Kepala Dinas Pemberdayaan Perempuan dan Perlindungan Anak (PPPA), Muhammad Idrus mengatakan, sebanyak 49 pasien positif Covid-19 di Kabupaten Maros masuk dalam kategori anak.
"Tercatat ada 14 persen dari total keseluruhan kasus. Bagi kami lima persen saja sudah mengkhawatirkan," kata Idrus, Jumat (24/7/2020).
Menurutnya, perlu upaya khusus dari Satgas Penanganan Covid-19 dan pemerintah daerah (pemda) mengantisipasi kasus anak tertular virus corona. Rata-rata tertular orangtuanya yang masuk kategori tanpa gejala.

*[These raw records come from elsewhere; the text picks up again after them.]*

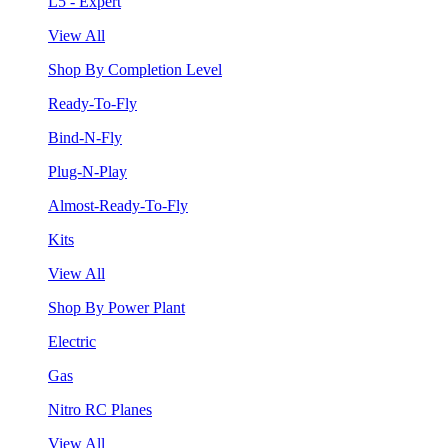
L5 - Expert
View All
Shop By Completion Level
Ready-To-Fly
Bind-N-Fly
Plug-N-Play
Almost-Ready-To-Fly
Kits
View All
Shop By Power Plant
Electric
Gas
Nitro RC Planes
View All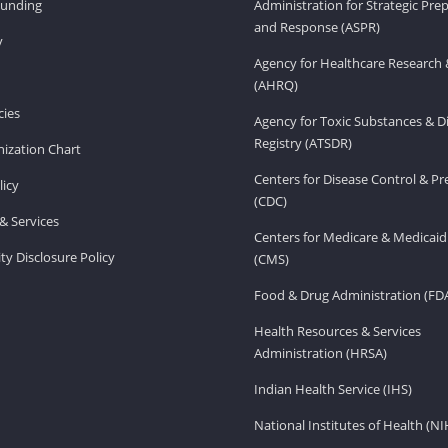
Funding
Administration for Strategic Pr
and Response (ASPR)
v
Agency for Healthcare Research 
(AHRQ)
ies
Agency for Toxic Substances & D
Registry (ATSDR)
ization Chart
Centers for Disease Control & P
licy
(CDC)
& Services
Centers for Medicare & Medicaid
ity Disclosure Policy
(CMS)
Food & Drug Administration (FD
Health Resources & Services
Administration (HRSA)
Indian Health Service (IHS)
National Institutes of Health (NI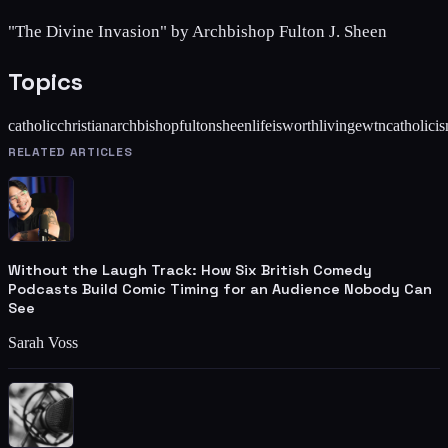
"The Divine Invasion" by Archbishop Fulton J. Sheen
Topics
catholic
christian
archbishop
fulton
sheen
life
is
worth
living
ewtn
catholici
RELATED ARTICLES
Without the Laugh Track: How Six British Comedy
Podcasts Build Comic Timing for an Audience Nobody Can
See
Sarah Voss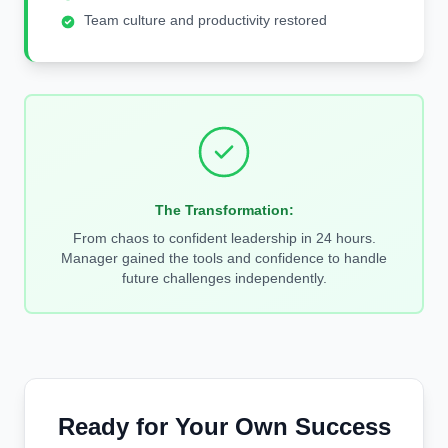
Team culture and productivity restored
The Transformation:
From chaos to confident leadership in 24 hours.
Manager gained the tools and confidence to handle
future challenges independently.
Ready for Your Own Success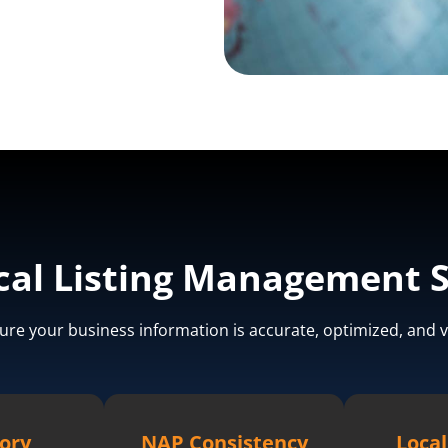
cal Listing Management S
ure your business information is accurate, optimized, and v
ory
NAP Consistency
Local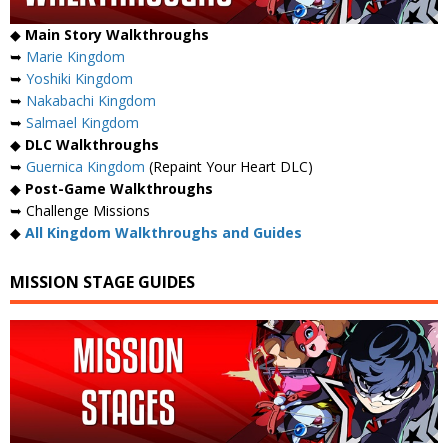
◆
Main Story Walkthroughs
➥
Marie Kingdom
➥
Yoshiki Kingdom
➥
Nakabachi Kingdom
➥
Salmael Kingdom
◆
DLC Walkthroughs
➥
Guernica Kingdom
(Repaint Your Heart DLC)
◆
Post-Game Walkthroughs
➥ Challenge Missions
◆
All Kingdom Walkthroughs and Guides
MISSION STAGE GUIDES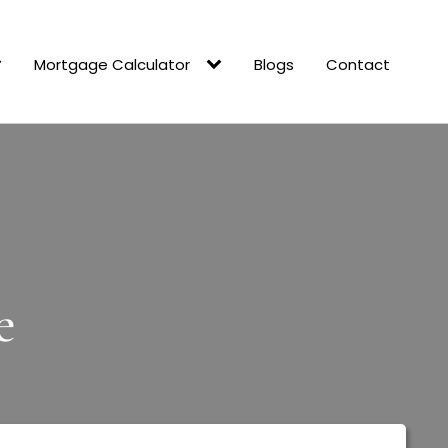
Mortgage Calculator
Blogs
Contact
e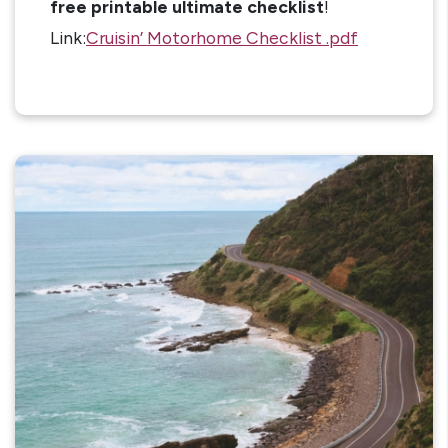
free printable ultimate checklist
!
Link:
Cruisin’ Motorhome Checklist .pdf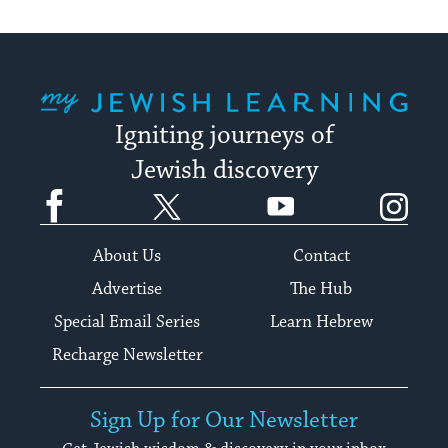
My Jewish Learning
Igniting journeys of
Jewish discovery
Facebook
Twitter
YouTube
Instagram
About Us
Contact
Advertise
The Hub
Special Email Series
Learn Hebrew
Recharge Newsletter
Sign Up for Our Newsletter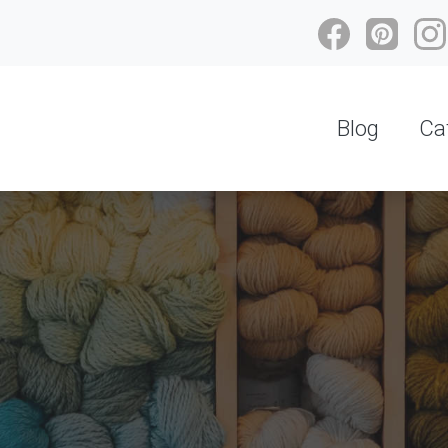
Blog
Ca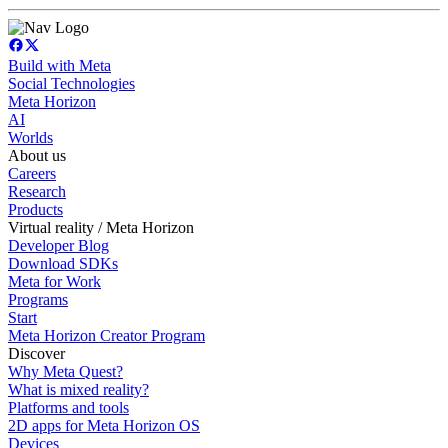
Build with Meta
Social Technologies
Meta Horizon
AI
Worlds
About us
Careers
Research
Products
Virtual reality / Meta Horizon
Developer Blog
Download SDKs
Meta for Work
Programs
Start
Meta Horizon Creator Program
Discover
Why Meta Quest?
What is mixed reality?
Platforms and tools
2D apps for Meta Horizon OS
Devices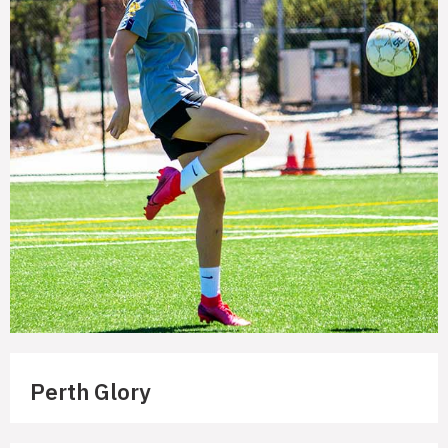
Perth Glory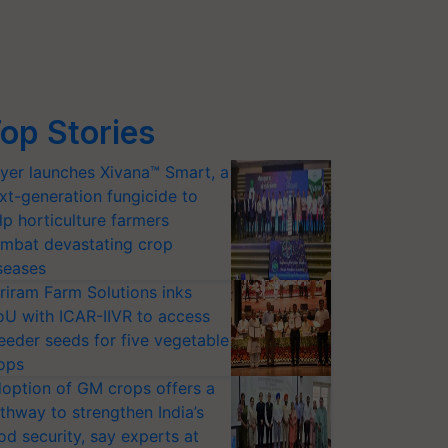
op Stories
yer launches Xivana™ Smart, a
xt-generation fungicide to
lp horticulture farmers
mbat devastating crop
seases
riram Farm Solutions inks
U with ICAR-IIVR to access
eeder seeds for five vegetable
ops
option of GM crops offers a
thway to strengthen India’s
od security, say experts at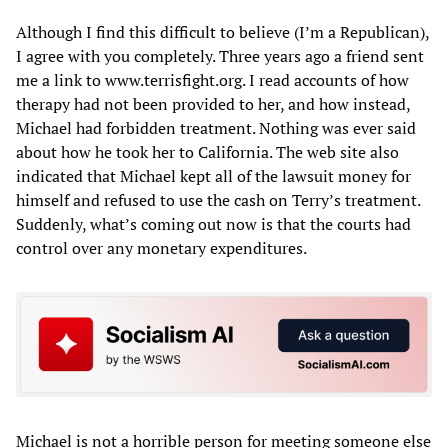
Although I find this difficult to believe (I’m a Republican),
I agree with you completely. Three years ago a friend sent
me a link to www.terrisfight.org. I read accounts of how
therapy had not been provided to her, and how instead,
Michael had forbidden treatment. Nothing was ever said
about how he took her to California. The web site also
indicated that Michael kept all of the lawsuit money for
himself and refused to use the cash on Terry’s treatment.
Suddenly, what’s coming out now is that the courts had
control over any monetary expenditures.
Michael is not a horrible person for meeting someone else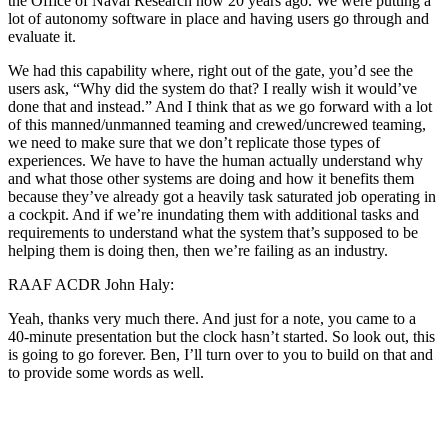
the Office of Naval Research now 20 years ago. We were putting a
lot of autonomy software in place and having users go through and
evaluate it.
We had this capability where, right out of the gate, you’d see the
users ask, “Why did the system do that? I really wish it would’ve
done that and instead.” And I think that as we go forward with a lot
of this manned/unmanned teaming and crewed/uncrewed teaming,
we need to make sure that we don’t replicate those types of
experiences. We have to have the human actually understand why
and what those other systems are doing and how it benefits them
because they’ve already got a heavily task saturated job operating in
a cockpit. And if we’re inundating them with additional tasks and
requirements to understand what the system that’s supposed to be
helping them is doing then, then we’re failing as an industry.
RAAF ACDR John Haly:
Yeah, thanks very much there. And just for a note, you came to a
40-minute presentation but the clock hasn’t started. So look out, this
is going to go forever. Ben, I’ll turn over to you to build on that and
to provide some words as well.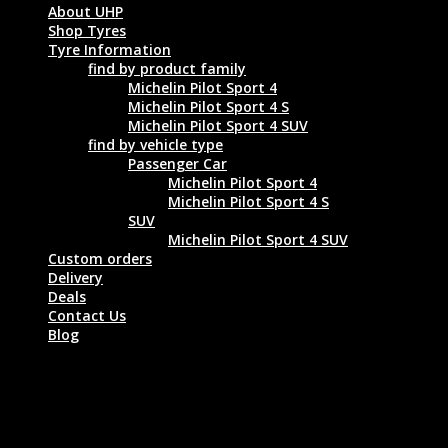
About UHP
Shop Tyres
Tyre Information
find by product family
Michelin Pilot Sport 4
Michelin Pilot Sport 4 S
Michelin Pilot Sport 4 SUV
find by vehicle type
Passenger Car
Michelin Pilot Sport 4
Michelin Pilot Sport 4 S
SUV
Michelin Pilot Sport 4 SUV
Custom orders
Delivery
Deals
Contact Us
Blog
MICHELIN PILOT SPORT 4 SUV 285/35
R23 107Y XL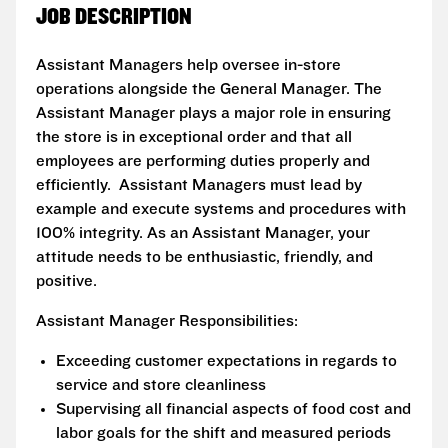
JOB DESCRIPTION
Assistant Managers help oversee in-store
operations alongside the General Manager. The
Assistant Manager plays a major role in ensuring
the store is in exceptional order and that all
employees are performing duties properly and
efficiently. Assistant Managers must lead by
example and execute systems and procedures with
100% integrity. As an Assistant Manager, your
attitude needs to be enthusiastic, friendly, and
positive.
Assistant Manager Responsibilities:
Exceeding customer expectations in regards to
service and store cleanliness
Supervising all financial aspects of food cost and
labor goals for the shift and measured periods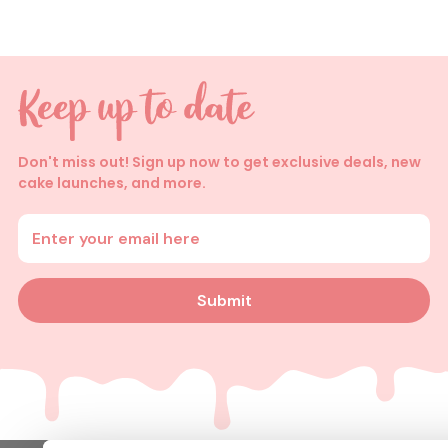
Don't miss out! Sign up now to get exclusive deals, new
cake launches, and more.
Enter your email address
Submit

Meski begitu, Idrus mengaku, tidak bisa berbuat banyak. Dia akan terus mengimbau warga untuk menerapkan protokol kesehatan guna mewaspadai penularan virus corona.
"Yang paling utama, kita harap semua pihak terus mengedukasi masyarakat. Kalau sudah ada gejala begitu, janganlah dulu dekat dengan anak. Kalau perlu, anak harus dipisahkan sementara," ujar dia.
Sementara itu, Juru Bicara (Jubir) Gugus Tugas Percepatan Penanganan Covid-19 Kabupaten Maros dr Syarifuddin mengungkapkan jumlah pasien di Kabupaten Maros bertambah. Salah satunya di lingkup Pemkab Maros yang sebelumnya 30 kini menjadi 45 orang ASN.